For families affected by Niemann-Pick diseases
Niemann-Pick disease refers to a group of rare, inherited metabolic conditions, which cause a build up of toxic materials in the body. There is no specific treatment or cure for either one of the three recognised forms of Niemann-Pick disease (Types A, B or C).
The scale of issues facing families affected by the disease is enormous. Children with Type A will usually die before they are three years old. Children with Type B may live until early adulthood and be able to lead a fuller life, but experience many health issues. Children with Type C begin to develop profound problems between 4 to 10 years old, such as loss of mobility and intellectual ability, seizures, and dementia.
Families often reach crisis point before they receive emotional and mental health support.
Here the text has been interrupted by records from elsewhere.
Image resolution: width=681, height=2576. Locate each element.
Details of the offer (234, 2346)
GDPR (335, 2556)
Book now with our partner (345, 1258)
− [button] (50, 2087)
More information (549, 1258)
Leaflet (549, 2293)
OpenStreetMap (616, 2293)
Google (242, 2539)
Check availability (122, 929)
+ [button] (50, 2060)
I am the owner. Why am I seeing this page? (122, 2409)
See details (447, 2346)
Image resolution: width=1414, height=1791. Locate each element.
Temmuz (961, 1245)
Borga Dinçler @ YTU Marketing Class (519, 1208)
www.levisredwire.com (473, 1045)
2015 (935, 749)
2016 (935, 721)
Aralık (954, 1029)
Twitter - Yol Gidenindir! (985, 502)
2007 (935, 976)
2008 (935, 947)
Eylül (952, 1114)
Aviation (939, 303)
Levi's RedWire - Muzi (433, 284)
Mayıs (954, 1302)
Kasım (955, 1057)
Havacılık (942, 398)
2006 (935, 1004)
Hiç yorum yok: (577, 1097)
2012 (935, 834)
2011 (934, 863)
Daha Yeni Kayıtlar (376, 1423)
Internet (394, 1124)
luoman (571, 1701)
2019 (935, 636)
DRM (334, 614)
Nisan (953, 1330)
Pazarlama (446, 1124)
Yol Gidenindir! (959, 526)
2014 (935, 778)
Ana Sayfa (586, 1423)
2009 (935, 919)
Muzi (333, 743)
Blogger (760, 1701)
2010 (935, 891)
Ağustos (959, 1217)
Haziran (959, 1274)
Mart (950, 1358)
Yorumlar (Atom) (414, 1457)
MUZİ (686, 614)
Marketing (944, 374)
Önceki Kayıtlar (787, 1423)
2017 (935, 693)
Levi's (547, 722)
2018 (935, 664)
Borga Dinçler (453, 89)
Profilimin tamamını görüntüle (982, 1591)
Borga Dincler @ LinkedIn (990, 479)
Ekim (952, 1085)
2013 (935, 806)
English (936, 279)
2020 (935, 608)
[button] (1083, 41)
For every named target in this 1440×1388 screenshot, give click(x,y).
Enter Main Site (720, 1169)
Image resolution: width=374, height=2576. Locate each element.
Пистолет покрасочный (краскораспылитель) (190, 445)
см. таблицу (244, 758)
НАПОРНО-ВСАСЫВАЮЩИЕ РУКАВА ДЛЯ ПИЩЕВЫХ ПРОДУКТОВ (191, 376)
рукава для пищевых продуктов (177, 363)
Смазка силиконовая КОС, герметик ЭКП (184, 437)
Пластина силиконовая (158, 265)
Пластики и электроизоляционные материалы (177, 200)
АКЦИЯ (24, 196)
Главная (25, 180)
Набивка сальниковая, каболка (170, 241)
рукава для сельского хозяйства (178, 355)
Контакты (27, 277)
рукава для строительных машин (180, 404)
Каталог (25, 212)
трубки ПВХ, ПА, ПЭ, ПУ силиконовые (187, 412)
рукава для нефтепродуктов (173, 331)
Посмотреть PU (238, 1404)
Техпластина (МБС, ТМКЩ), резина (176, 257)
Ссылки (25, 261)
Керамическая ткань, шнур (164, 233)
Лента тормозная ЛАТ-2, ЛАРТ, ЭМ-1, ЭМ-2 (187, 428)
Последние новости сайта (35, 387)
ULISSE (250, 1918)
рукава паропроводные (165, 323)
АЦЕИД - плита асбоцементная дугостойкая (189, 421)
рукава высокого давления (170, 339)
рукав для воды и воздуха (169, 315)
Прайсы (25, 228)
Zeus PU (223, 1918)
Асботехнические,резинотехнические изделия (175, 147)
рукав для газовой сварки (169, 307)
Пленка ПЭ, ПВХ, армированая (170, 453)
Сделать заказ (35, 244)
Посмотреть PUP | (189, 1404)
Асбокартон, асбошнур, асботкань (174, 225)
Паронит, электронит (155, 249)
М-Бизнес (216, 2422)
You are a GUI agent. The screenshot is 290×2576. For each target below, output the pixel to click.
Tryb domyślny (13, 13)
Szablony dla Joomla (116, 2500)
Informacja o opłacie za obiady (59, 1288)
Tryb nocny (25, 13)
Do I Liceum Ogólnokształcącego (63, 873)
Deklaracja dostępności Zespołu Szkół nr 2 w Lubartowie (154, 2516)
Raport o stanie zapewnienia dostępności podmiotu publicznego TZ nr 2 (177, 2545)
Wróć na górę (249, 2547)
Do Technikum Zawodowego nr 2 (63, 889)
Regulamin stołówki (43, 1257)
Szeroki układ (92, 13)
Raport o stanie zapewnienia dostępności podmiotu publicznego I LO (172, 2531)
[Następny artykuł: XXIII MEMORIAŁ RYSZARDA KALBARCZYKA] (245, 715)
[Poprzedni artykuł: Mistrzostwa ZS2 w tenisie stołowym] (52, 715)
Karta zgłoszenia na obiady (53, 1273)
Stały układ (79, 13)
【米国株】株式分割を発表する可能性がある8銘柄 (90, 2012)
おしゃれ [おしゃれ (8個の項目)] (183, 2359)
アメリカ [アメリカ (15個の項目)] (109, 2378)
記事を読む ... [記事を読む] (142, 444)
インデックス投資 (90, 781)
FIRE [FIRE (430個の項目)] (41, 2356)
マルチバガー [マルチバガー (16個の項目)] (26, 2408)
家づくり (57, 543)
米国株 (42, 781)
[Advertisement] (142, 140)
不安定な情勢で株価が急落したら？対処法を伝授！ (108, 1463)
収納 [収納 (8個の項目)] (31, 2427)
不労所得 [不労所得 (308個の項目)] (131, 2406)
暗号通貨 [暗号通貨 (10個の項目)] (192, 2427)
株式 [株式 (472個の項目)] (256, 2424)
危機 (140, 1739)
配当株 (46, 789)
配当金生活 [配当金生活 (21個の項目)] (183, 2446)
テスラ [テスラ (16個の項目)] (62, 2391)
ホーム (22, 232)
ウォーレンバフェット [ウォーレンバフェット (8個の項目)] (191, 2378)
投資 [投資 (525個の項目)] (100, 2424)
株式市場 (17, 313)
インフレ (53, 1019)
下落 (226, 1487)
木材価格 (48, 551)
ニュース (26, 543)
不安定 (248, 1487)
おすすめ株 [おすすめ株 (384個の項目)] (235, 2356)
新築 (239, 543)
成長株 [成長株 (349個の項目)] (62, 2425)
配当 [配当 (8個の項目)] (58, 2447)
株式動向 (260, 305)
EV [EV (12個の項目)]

Early intervention will help to avoid this from happening, reducing feelings of isolation and despair and helping families to cope better in general.
This is why Roald Dahl's Marvellous Children's Charity is working in partnership with Niemann-Pick Disease Group UK to provide emotional support for siblings and parents.
The charity will run a series of workshops for 40 siblings of children with Niemann-Pick disease (aged between 3 and 19 years). They will also run one to one sesssions for parents and siblings, to help them develop their communication skills and express how they feel. These sesssions will also help to prepare families for the future care of their child, including end of life care and bereavement support.
The charity will then go on to develop new resources (including online and interactive resources) to be used to help more families affected by Niemann-Pick disease.